We sought to address this issue by developing optimized protocols to assess antibody specificity in the three most common uses of antibodies in biomedical research laboratories; Western blot (WB), immunoprecipitation (IP), and immunofluorescence (IF). We used these protocols to test antibodies against a variety of neuroscience targets, chosen by funders, to predict requirements for the larger goal of coverage of an entire mammalian proteome. The optimal antibody testing methodology is largely settled; using an appropriately selected wild type cell and an isogenic CRISPR knockout (KO) version of the same cell as the basis for testing, yields rigorous and broadly applicable results (this study, as well as Laflamme et al., 2019; Ellis et al., 2023; Davies et al., 2013). However, the cost of antibody characterization using engineered KO cells is higher than that of other methods, mainly because of the cost of custom edited cells. Commercial antibody suppliers support a large and diverse catalogue of products, with most antibody products generating <$5000 in total sales, far less than the costs of KO-based validation, estimated at $25,000. While leading companies are increasingly assessing antibody performance, it is exceedingly difficult, and cost restrained, to properly characterize all their products. Even when available, high-performing antibodies may remain hidden within the millions of reagents of unknown quality.

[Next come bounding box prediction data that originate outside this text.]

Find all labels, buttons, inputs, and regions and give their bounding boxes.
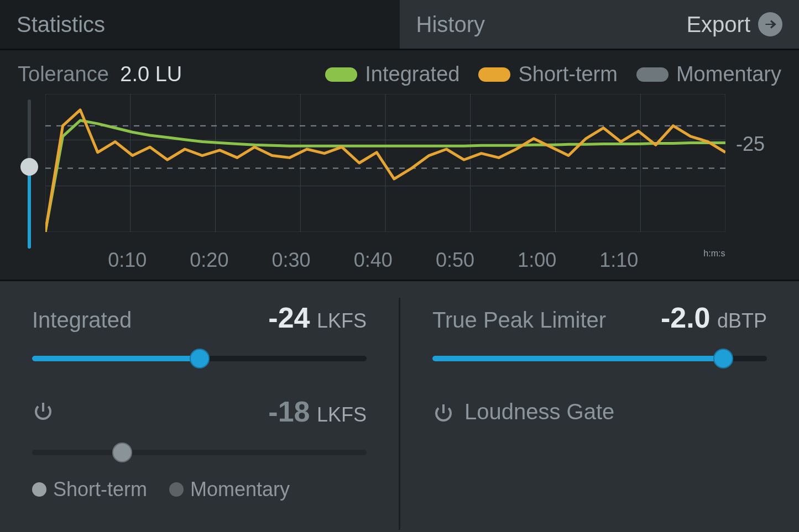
swatch-icon <box>325 67 357 82</box>
radio-dot-icon <box>169 482 184 497</box>
legend-short-term[interactable]: Short-term <box>478 62 617 86</box>
swatch-icon <box>478 67 510 82</box>
secondary-unit: LKFS <box>317 403 367 426</box>
chart-header: Tolerance 2.0 LU Integrated Short-term M… <box>13 62 786 94</box>
slider-thumb[interactable] <box>713 349 733 368</box>
chart-legend: Integrated Short-term Momentary <box>325 62 781 86</box>
true-peak-column: True Peak Limiter -2.0 dBTP Loudness Gat… <box>400 281 799 532</box>
x-axis-unit: h:m:s <box>703 249 725 259</box>
x-tick-label: 1:10 <box>599 249 638 272</box>
export-button[interactable]: Export <box>686 12 782 37</box>
slider-thumb[interactable] <box>20 158 38 176</box>
tab-label: Statistics <box>17 12 105 37</box>
radio-momentary[interactable]: Momentary <box>169 478 290 501</box>
legend-label: Integrated <box>365 62 459 86</box>
true-peak-slider[interactable] <box>432 347 767 370</box>
plot-svg <box>45 94 725 232</box>
true-peak-value[interactable]: -2.0 <box>661 302 711 334</box>
tab-label: History <box>416 12 485 37</box>
arrow-right-icon <box>758 12 782 36</box>
radio-short-term[interactable]: Short-term <box>32 478 147 501</box>
integrated-value[interactable]: -24 <box>268 302 310 334</box>
integrated-label: Integrated <box>32 308 132 333</box>
swatch-icon <box>636 67 669 82</box>
x-tick-label: 0:50 <box>436 249 474 272</box>
integrated-slider[interactable] <box>32 347 367 370</box>
tolerance-value[interactable]: 2.0 LU <box>120 62 182 86</box>
y-axis-tick: -25 <box>736 94 786 156</box>
legend-label: Short-term <box>518 62 617 86</box>
tab-history[interactable]: History Export <box>400 0 800 49</box>
tolerance-label: Tolerance <box>18 62 109 86</box>
secondary-slider[interactable] <box>32 441 367 463</box>
integrated-column: Integrated -24 LKFS -18 LKFS <box>0 281 399 532</box>
history-chart-panel: Tolerance 2.0 LU Integrated Short-term M… <box>0 50 799 280</box>
legend-momentary[interactable]: Momentary <box>636 62 781 86</box>
slider-track <box>32 450 367 455</box>
tab-bar: Statistics History Export <box>0 0 799 50</box>
secondary-value[interactable]: -18 <box>268 396 310 428</box>
x-tick-label: 1:00 <box>518 249 556 272</box>
x-axis: 0:100:200:300:400:501:001:10 h:m:s <box>45 249 736 274</box>
secondary-mode-radios: Short-term Momentary <box>32 478 367 501</box>
x-tick-label: 0:30 <box>272 249 311 272</box>
power-icon[interactable] <box>32 399 54 422</box>
legend-integrated[interactable]: Integrated <box>325 62 459 86</box>
slider-fill <box>28 167 31 249</box>
true-peak-label: True Peak Limiter <box>432 308 606 333</box>
y-tick-label: -25 <box>736 133 786 156</box>
loudness-history-plot[interactable] <box>45 94 736 232</box>
legend-label: Momentary <box>676 62 781 86</box>
radio-label: Short-term <box>53 478 147 501</box>
controls-panel: Integrated -24 LKFS -18 LKFS <box>0 280 799 532</box>
x-tick-label: 0:10 <box>108 249 147 272</box>
export-label: Export <box>686 12 750 37</box>
power-icon <box>432 401 455 423</box>
x-tick-label: 0:20 <box>190 249 228 272</box>
radio-dot-icon <box>32 482 46 497</box>
integrated-unit: LKFS <box>317 309 367 332</box>
slider-fill <box>32 356 200 361</box>
loudness-gate-toggle[interactable]: Loudness Gate <box>432 399 767 424</box>
slider-thumb[interactable] <box>190 349 210 368</box>
slider-fill <box>432 356 723 361</box>
true-peak-unit: dBTP <box>717 309 767 332</box>
loudness-gate-label: Loudness Gate <box>464 399 614 424</box>
x-tick-label: 0:40 <box>354 249 393 272</box>
tab-statistics[interactable]: Statistics <box>0 0 400 49</box>
slider-thumb[interactable] <box>112 443 132 462</box>
target-vertical-slider[interactable] <box>13 99 45 249</box>
radio-label: Momentary <box>190 478 290 501</box>
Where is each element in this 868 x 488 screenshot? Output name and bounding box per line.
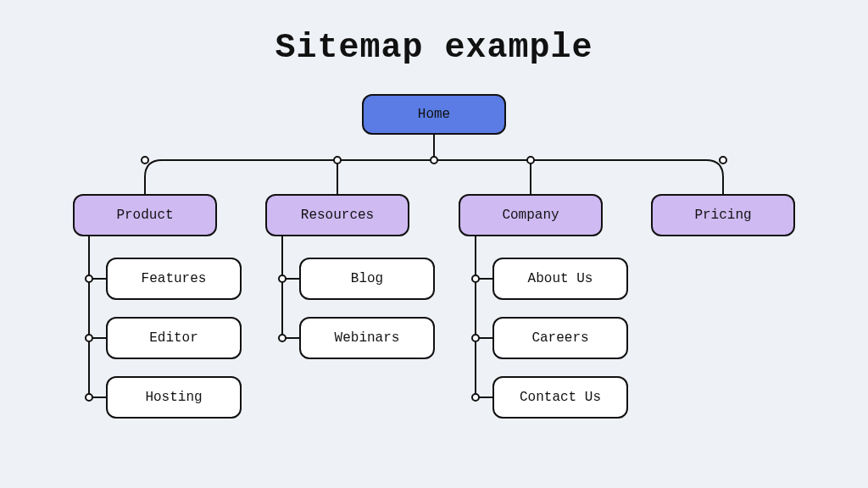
node-hosting: Hosting [106, 376, 242, 419]
svg-point-20 [472, 394, 479, 401]
node-blog: Blog [299, 258, 435, 300]
node-pricing: Pricing [651, 194, 795, 236]
node-features: Features [106, 258, 242, 300]
node-label: Hosting [145, 390, 202, 405]
node-label: Webinars [335, 330, 400, 346]
svg-point-15 [279, 275, 286, 282]
node-webinars: Webinars [299, 317, 435, 359]
node-label: Editor [149, 330, 198, 346]
svg-point-8 [527, 157, 534, 164]
svg-point-11 [86, 275, 92, 282]
sitemap-diagram: Home Product Resources Company Pricing F… [0, 67, 868, 488]
node-about-us: About Us [492, 258, 628, 300]
svg-point-12 [86, 335, 92, 341]
node-home: Home [362, 94, 506, 135]
svg-point-9 [720, 157, 726, 164]
node-label: About Us [528, 271, 593, 286]
node-contact-us: Contact Us [492, 376, 628, 419]
svg-point-5 [142, 157, 148, 164]
page-title: Sitemap example [0, 0, 868, 67]
node-product: Product [73, 194, 217, 236]
node-careers: Careers [492, 317, 628, 359]
node-label: Blog [351, 271, 383, 286]
svg-point-18 [472, 275, 479, 282]
node-label: Product [116, 208, 173, 223]
svg-point-7 [431, 157, 437, 164]
node-label: Resources [301, 208, 374, 223]
node-resources: Resources [265, 194, 409, 236]
svg-point-16 [279, 335, 286, 341]
node-label: Pricing [694, 208, 751, 223]
node-label: Company [502, 208, 559, 223]
svg-point-13 [86, 394, 92, 401]
node-label: Features [142, 271, 207, 286]
node-label: Home [418, 107, 450, 122]
node-label: Careers [531, 330, 588, 346]
node-company: Company [459, 194, 603, 236]
svg-point-19 [472, 335, 479, 341]
svg-point-6 [334, 157, 341, 164]
node-label: Contact Us [520, 390, 601, 405]
node-editor: Editor [106, 317, 242, 359]
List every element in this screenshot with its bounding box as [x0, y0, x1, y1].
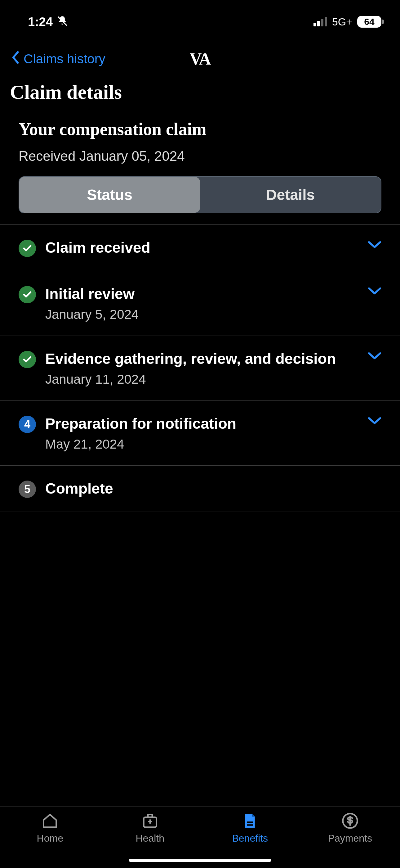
claim-steps-list: Claim received Initial review January 5,… [0, 224, 400, 512]
step-number-icon: 5 [19, 480, 36, 498]
svg-rect-2 [148, 815, 152, 817]
page-title: Claim details [0, 74, 400, 113]
tab-label: Payments [328, 833, 372, 844]
step-preparation-notification[interactable]: 4 Preparation for notification May 21, 2… [0, 401, 400, 466]
brand-title: VA [190, 49, 210, 69]
chevron-left-icon [10, 51, 21, 67]
tab-details[interactable]: Details [200, 177, 381, 213]
status-bar: 1:24 5G+ 64 [0, 0, 400, 37]
medkit-icon [140, 812, 160, 830]
step-initial-review[interactable]: Initial review January 5, 2024 [0, 271, 400, 336]
status-left: 1:24 [28, 15, 68, 29]
step-title: Claim received [45, 239, 381, 257]
battery-icon: 64 [357, 16, 381, 28]
tab-payments[interactable]: Payments [300, 812, 400, 868]
clock: 1:24 [28, 15, 53, 29]
segmented-control: Status Details [0, 176, 400, 224]
home-indicator[interactable] [129, 859, 271, 862]
tab-label: Home [37, 833, 63, 844]
tab-home[interactable]: Home [0, 812, 100, 868]
tab-label: Benefits [232, 833, 268, 844]
svg-rect-3 [247, 822, 253, 823]
claim-heading: Your compensation claim [0, 113, 400, 142]
tab-status[interactable]: Status [19, 177, 200, 213]
step-number-icon: 4 [19, 416, 36, 433]
battery-level: 64 [357, 16, 381, 28]
status-right: 5G+ 64 [313, 16, 381, 28]
document-icon [240, 812, 260, 830]
step-claim-received[interactable]: Claim received [0, 225, 400, 271]
claim-received-line: Received January 05, 2024 [0, 142, 400, 176]
step-evidence-gathering[interactable]: Evidence gathering, review, and decision… [0, 336, 400, 401]
step-date: January 5, 2024 [45, 307, 381, 322]
chevron-down-icon [368, 416, 381, 426]
mute-icon [57, 15, 68, 28]
chevron-down-icon [368, 286, 381, 297]
signal-icon [313, 17, 327, 26]
step-title: Evidence gathering, review, and decision [45, 349, 381, 368]
svg-rect-4 [247, 824, 253, 826]
step-date: May 21, 2024 [45, 437, 381, 452]
step-title: Complete [45, 479, 381, 498]
check-icon [19, 240, 36, 257]
home-icon [40, 812, 60, 830]
check-icon [19, 286, 36, 303]
nav-header: Claims history VA [0, 37, 400, 74]
chevron-down-icon [368, 240, 381, 250]
tab-label: Health [136, 833, 165, 844]
step-complete[interactable]: 5 Complete [0, 466, 400, 512]
step-title: Initial review [45, 285, 381, 303]
back-button[interactable]: Claims history [10, 51, 105, 67]
check-icon [19, 351, 36, 368]
network-type: 5G+ [332, 16, 352, 28]
step-title: Preparation for notification [45, 414, 381, 433]
chevron-down-icon [368, 351, 381, 361]
back-label: Claims history [24, 52, 105, 66]
dollar-circle-icon [340, 812, 360, 830]
step-date: January 11, 2024 [45, 372, 381, 387]
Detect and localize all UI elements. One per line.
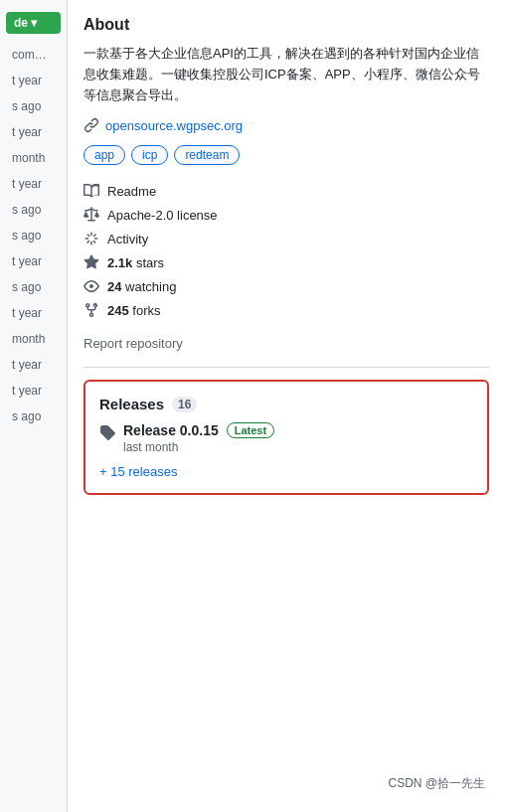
tag-app[interactable]: app (84, 145, 125, 165)
readme-text[interactable]: Readme (107, 184, 156, 199)
activity-text[interactable]: Activity (107, 232, 148, 246)
about-description: 一款基于各大企业信息API的工具，解决在遇到的各种针对国内企业信息收集难题。一键… (84, 44, 489, 105)
sidebar-item-3[interactable]: t year (0, 119, 67, 145)
sidebar: de ▾ commits t year s ago t year month t… (0, 0, 68, 812)
license-icon (84, 207, 99, 223)
release-item: Release 0.0.15 Latest last month (99, 422, 473, 454)
watching-count: 24 watching (107, 279, 176, 294)
stats-license: Apache-2.0 license (84, 203, 489, 227)
watermark: CSDN @拾一先生 (388, 775, 485, 792)
sidebar-item-4[interactable]: month (0, 145, 67, 171)
code-button-label: de ▾ (14, 16, 37, 30)
license-text[interactable]: Apache-2.0 license (107, 208, 218, 223)
sidebar-item-9[interactable]: s ago (0, 274, 67, 300)
releases-count: 16 (172, 397, 197, 412)
stats-stars: 2.1k stars (84, 250, 489, 274)
sidebar-item-1[interactable]: t year (0, 68, 67, 93)
release-info: Release 0.0.15 Latest last month (123, 422, 473, 454)
main-content: About 一款基于各大企业信息API的工具，解决在遇到的各种针对国内企业信息收… (68, 0, 505, 812)
releases-more-link[interactable]: + 15 releases (99, 464, 473, 479)
sidebar-item-0[interactable]: commits (0, 42, 67, 68)
activity-icon (84, 231, 99, 246)
stats-watching: 24 watching (84, 274, 489, 298)
sidebar-item-13[interactable]: t year (0, 378, 67, 404)
about-link-text: opensource.wgpsec.org (105, 118, 243, 133)
star-icon (84, 254, 99, 270)
code-button[interactable]: de ▾ (6, 12, 61, 34)
sidebar-item-2[interactable]: s ago (0, 93, 67, 119)
stats-activity: Activity (84, 227, 489, 250)
sidebar-item-7[interactable]: s ago (0, 223, 67, 248)
tag-icp[interactable]: icp (131, 145, 168, 165)
release-name-row: Release 0.0.15 Latest (123, 422, 473, 438)
stats-readme: Readme (84, 179, 489, 203)
eye-icon (84, 278, 99, 294)
release-name[interactable]: Release 0.0.15 (123, 422, 219, 438)
sidebar-item-12[interactable]: t year (0, 352, 67, 378)
releases-title[interactable]: Releases (99, 396, 164, 412)
sidebar-item-10[interactable]: t year (0, 300, 67, 326)
sidebar-item-11[interactable]: month (0, 326, 67, 352)
releases-section: Releases 16 Release 0.0.15 Latest last m… (84, 380, 489, 495)
stats-forks: 245 forks (84, 298, 489, 322)
sidebar-item-6[interactable]: s ago (0, 197, 67, 223)
link-icon (84, 117, 99, 133)
sidebar-item-8[interactable]: t year (0, 248, 67, 274)
sidebar-item-14[interactable]: s ago (0, 404, 67, 429)
stats-list: Readme Apache-2.0 license Activity (84, 179, 489, 322)
stars-count: 2.1k stars (107, 255, 164, 270)
release-tag-icon (99, 424, 115, 440)
release-date: last month (123, 440, 473, 454)
latest-badge: Latest (227, 422, 274, 438)
divider (84, 367, 489, 368)
tags-container: app icp redteam (84, 145, 489, 165)
readme-icon (84, 183, 99, 199)
releases-header: Releases 16 (99, 396, 473, 412)
tag-redteam[interactable]: redteam (174, 145, 240, 165)
sidebar-item-5[interactable]: t year (0, 171, 67, 197)
fork-icon (84, 302, 99, 318)
forks-count: 245 forks (107, 303, 161, 318)
about-title: About (84, 16, 489, 34)
report-link[interactable]: Report repository (84, 336, 489, 351)
about-link[interactable]: opensource.wgpsec.org (84, 117, 489, 133)
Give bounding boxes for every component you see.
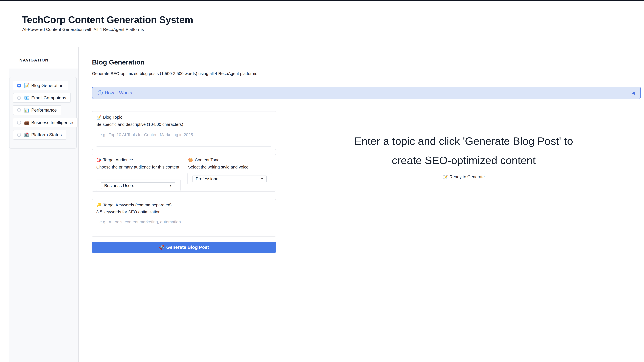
- chevron-down-icon: ▼: [169, 184, 172, 187]
- blog-topic-input[interactable]: [96, 130, 272, 146]
- content-tone-label-row: 🎨 Content Tone: [188, 158, 220, 162]
- audience-select[interactable]: Business Users ▼: [101, 182, 175, 189]
- ready-status-label: Ready to Generate: [450, 175, 485, 179]
- palette-icon: 🎨: [188, 158, 193, 162]
- sidebar-main-divider: [78, 47, 79, 362]
- bar-chart-icon: 📊: [24, 108, 30, 112]
- audience-select-value: Business Users: [104, 183, 134, 188]
- sidebar-divider: [12, 66, 75, 66]
- app-subtitle: AI-Powered Content Generation with All 4…: [22, 27, 144, 32]
- page-title: Blog Generation: [92, 58, 144, 66]
- target-audience-help: Choose the primary audience for this con…: [96, 164, 180, 171]
- radio-unselected-icon[interactable]: [17, 108, 21, 112]
- blog-topic-group: 📝 Blog Topic Be specific and descriptive…: [92, 111, 276, 150]
- sidebar-item-blog-generation[interactable]: 📝 Blog Generation: [13, 81, 68, 90]
- header-divider: [13, 40, 640, 40]
- blog-topic-label-row: 📝 Blog Topic: [96, 115, 122, 120]
- keywords-group: 🔑 Target Keywords (comma-separated) 3-5 …: [92, 199, 276, 237]
- sidebar-item-label: Platform Status: [31, 132, 62, 137]
- sidebar-item-performance[interactable]: 📊 Performance: [13, 105, 62, 115]
- tone-select[interactable]: Professional ▼: [192, 176, 267, 182]
- keywords-label: Target Keywords (comma-separated): [103, 203, 172, 207]
- how-it-works-expander[interactable]: ⓘ How It Works ◀: [92, 87, 641, 99]
- app-title: TechCorp Content Generation System: [22, 14, 193, 25]
- sidebar-item-platform-status[interactable]: 🏥 Platform Status: [13, 130, 66, 140]
- radio-unselected-icon[interactable]: [17, 133, 21, 137]
- radio-selected-icon[interactable]: [17, 84, 21, 87]
- sidebar-item-label: Blog Generation: [31, 83, 64, 88]
- generate-blog-post-button[interactable]: 🚀 Generate Blog Post: [92, 242, 276, 253]
- keywords-input[interactable]: [96, 217, 272, 234]
- expander-label: How It Works: [105, 90, 132, 95]
- keywords-help: 3-5 keywords for SEO optimization: [96, 208, 160, 215]
- window-top-edge: [0, 0, 644, 0]
- collapse-arrow-icon[interactable]: ◀: [632, 91, 635, 95]
- hospital-icon: 🏥: [24, 133, 30, 137]
- email-icon: 📧: [24, 96, 30, 100]
- radio-unselected-icon[interactable]: [17, 121, 21, 125]
- audience-select-container: Business Users ▼: [96, 180, 180, 191]
- tone-select-container: Professional ▼: [188, 173, 272, 184]
- result-placeholder-headline: Enter a topic and click 'Generate Blog P…: [298, 131, 629, 170]
- keywords-label-row: 🔑 Target Keywords (comma-separated): [96, 203, 172, 207]
- sidebar-caption: NAVIGATION: [20, 58, 48, 62]
- radio-unselected-icon[interactable]: [17, 96, 21, 100]
- memo-icon: 📝: [24, 83, 30, 88]
- memo-icon: 📝: [96, 115, 101, 119]
- key-icon: 🔑: [96, 203, 101, 207]
- content-tone-help: Select the writing style and voice: [188, 164, 248, 171]
- sidebar-item-label: Business Intelligence: [31, 120, 73, 125]
- memo-icon: 📝: [443, 175, 448, 179]
- tone-select-value: Professional: [196, 176, 219, 181]
- generate-button-label: Generate Blog Post: [166, 245, 209, 250]
- chevron-down-icon: ▼: [260, 177, 264, 180]
- blog-topic-label: Blog Topic: [103, 115, 122, 120]
- sidebar-item-label: Performance: [31, 108, 57, 113]
- briefcase-icon: 💼: [24, 120, 30, 125]
- rocket-icon: 🚀: [159, 245, 164, 250]
- target-icon: 🎯: [96, 158, 101, 162]
- target-audience-label: Target Audience: [103, 158, 133, 162]
- info-icon: ⓘ: [98, 90, 103, 95]
- blog-topic-help: Be specific and descriptive (10-500 char…: [96, 121, 183, 128]
- sidebar-item-business-intelligence[interactable]: 💼 Business Intelligence: [13, 118, 78, 127]
- audience-tone-group: 🎯 Target Audience Choose the primary aud…: [92, 154, 276, 192]
- page-subtitle: Generate SEO-optimized blog posts (1,500…: [92, 71, 257, 76]
- content-tone-label: Content Tone: [195, 158, 220, 162]
- sidebar-item-label: Email Campaigns: [31, 95, 66, 100]
- sidebar-item-email-campaigns[interactable]: 📧 Email Campaigns: [13, 93, 71, 103]
- ready-status: 📝 Ready to Generate: [298, 175, 629, 179]
- target-audience-label-row: 🎯 Target Audience: [96, 158, 133, 162]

To begin the process of large-scale antibody validation and to provide a large enough dataset to allow for more accurate estimates of the work and financing required to complete such a project, we began with the human proteome. We created a partnership of academics, funders, and commercial antibody manufacturers, including 10 companies representing approximately 27% of antibody manufacturing worldwide. For each protein target, we tested commercial antibodies, provided from various manufacturers, in parallel using standardized protocols, agreed upon by all parties, in WB, IP, and IF applications. All data are shared rapidly and openly on ZENODO, a preprint server. We have tested 614 commercially available antibodies targeting 65 proteins, and found that approximately two thirds of this protein set was covered by at least one high-performing antibody, and half was covered by at least one high-performing renewable antibody, suggesting that coverage of human proteins by high-performing antibodies is significant. This sample is large enough to observe several trends in antibody performance across various parameters and estimate the scale of the antibody liability crisis.

Results

Assembling KO cell lines and antibodies

Our initiative has thus far validated antibodies for 65 protein targets, which were chosen by disease charities, academia, and industry without consideration of antibody coverage. The list is comprises 32 Alzheimer’s disease (AD)-related proteins that were community-nominated through an NIH-funded project on dark AD genes (https://agora.adknowledgeportal.org/), 22 proteins nominated within the amyotrophic lateral sclerosis (ALS) Reproducible Antibody Platform project, 5 Parkinson’s disease (PD)-linked proteins nominated by the Michael J. Fox Foundation, and 6 proteins nominated by industry (Figure 1A). Within the 65 target proteins, 56 are predicted intracellular and 9 are predicted secreted. The description of each protein target is indicated in Figure 1—source data 1.

Figure 1.

Antibody characterization platform.

(A) The funders of the targets analyzed in this study and the number of targets proposed by each are indicated. (B) Bioinformatic analyses of nominated proteins using Uniprot to determine their molecular mass, unique Uniprot ID and published/expected subcellular distribution. In parallel, analyses of the Cancer Dependency Map (‘DepMap’) portal provided RNA sequencing data for the designated target, which guided our selection of cell lines with adequate expression for the generation of custom KO cell lines. A subset of cell lines amenable for genome engineering were prioritized. (C) Receive relevant KO cell lines or generate custom KO lines and (D) receive antibodies from manufacturing partners. All contributed antibodies were tested in parallel by (E) WB using WT and KO cell lysates ran side-by-side, (F) IP followed by WB using a KO-validated antibody identified in (E) and by (G) IF using a mosaic strategy to avoid imaging and analysis biases. (H) Antibody characterization data for all tested antibodies were presented in a form of a protein target report. All reports were shared with participating companies for their review. (I) Reviewed reports were published on ZENODO, an open access repository. ALS-RAP=amyotrophic lateral sclerosis-reproducible antibody platform, AD = Alzheimer’s disease, MJFF = Michael J. Fox Foundation. KO = knockout cell line.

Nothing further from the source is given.